Specifically, code running in the user mode cannot access any memory region by default. After you finish the PMP code above, code running in user mode will be able to access only one memory region: [0x80200000, 0x80400000)—it contains the code, data, heap, and stack of the current process (i.e., everything a user application needs).
However, PMP won't take any effect if we still run everything in machine mode, so we need to switch privilege modes when switching the CPU context from the kernel back to a user application process.
Switch privilege modes
You need to understand mstatus.MPP and update mstatus.MPP in proc_yield according to the comments there. Recall that mstatus.MPP stands for bit#11 and bit#12 of mstatus:

You will need to set these bits to 11 if the next scheduled process is a kernel process (i.e., pid < GPID_USER_START), or set them to 00 for all other processes. In RISC-V, 0 stands for user mode, and 3 (i.e., 11 in binary) stands for machine mode. To see how it works, we need to explain what happens when entering and exiting the kernel.
Upon an interrupt or exception, the CPU enters the kernel and automatically switches the privilege mode to machine mode before jumping to the trap_entry handler. This allows the kernel to run in machine mode and freely access the memory.
Upon executing mret in grass/kernel.s, the CPU exits the kernel, and mret will switch the privilege mode according to mstatus.MPP. Therefore, if we set mstatus.MPP to 00 in proc_yield, the next scheduled process will run in user mode after the mret instruction.

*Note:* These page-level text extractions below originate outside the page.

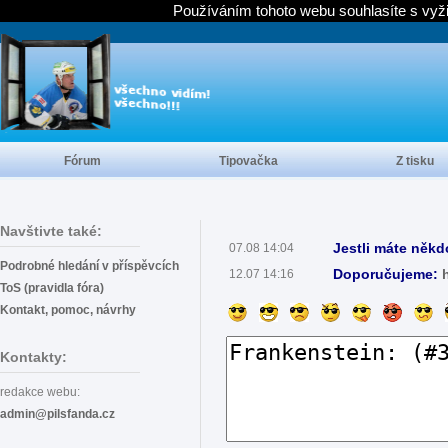
Používáním tohoto webu souhlasíte s vyž
Fórum
Tipovačka
Z tisku
Navštivte také:
Jestli máte někd
07.08 14:04
Podrobné hledání v příspěvcích
Doporučujeme:
12.07 14:16
ToS (pravidla fóra)
Kontakt, pomoc, návrhy
Kontakty:
redakce webu:
admin@pilsfanda.cz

Kill malicious applications
To test whether you correctly set the PMP region and switched privilege modes, we have provided 2 malicious applications, crash1 and crash2, in the apps/user directory. The malicious applications would halt the whole operating system by corrupting the memory.
> make qemu
...
[CRITICAL] Choose a memory translation mechanism:
Enter 0: page tables
Enter 1: software TLB
[INFO] Software translation is chosen
...
[CRITICAL] Welcome to the egos-2000 shell!
➜ /home/yunhao crash1
_sbrk: heap grows too large
[FATAL] excp_entry: kernel got exception 7Note that this FATAL happens at the end of function excp_entry. Your final task in P3 is to implement the following part of excp_entry.
static void excp_entry(uint id) {
...
/* Student's code goes here (System Call & Protection | Virtual Memory). */
/* Kill the current process if curr_pid is a user application. */
/* Student's code ends here. */
FATAL("excp_entry: kernel got exception %d", id);
}After excp_entry gracefully kills the malicious applications, you should see the following.
# Make sure to choose software TLB
> make qemu
...
> /home/yunhao crash1
_sbrk: heap grows too large
[INFO] process 6 terminated with exception 7
> /home/yunhao crash2
[INFO] process 7 terminated with exception 7
> /home/yunhaoIn other words, memory protection should work: malicious applications running in user mode trigger memory exceptions when attempting to corrupt memory. The kernel kills these malicious applications when handling such exceptions.
Accomplishments
In terms of OS concepts, you have learned about exception handling, system calls, privilege modes, and inter-process communication. In terms of code reading, you have completed all the code in grass and library/syscall. The grass layer is the kernel in egos-2000.
You will read earth/cpu_mmu.c and library/elf/* in P4, read earth/dev_disk.c and earth/dev_tty.c in P5, and read library/file/* in P6. Then you will essentially have read all the code for egos-2000. We are halfway there!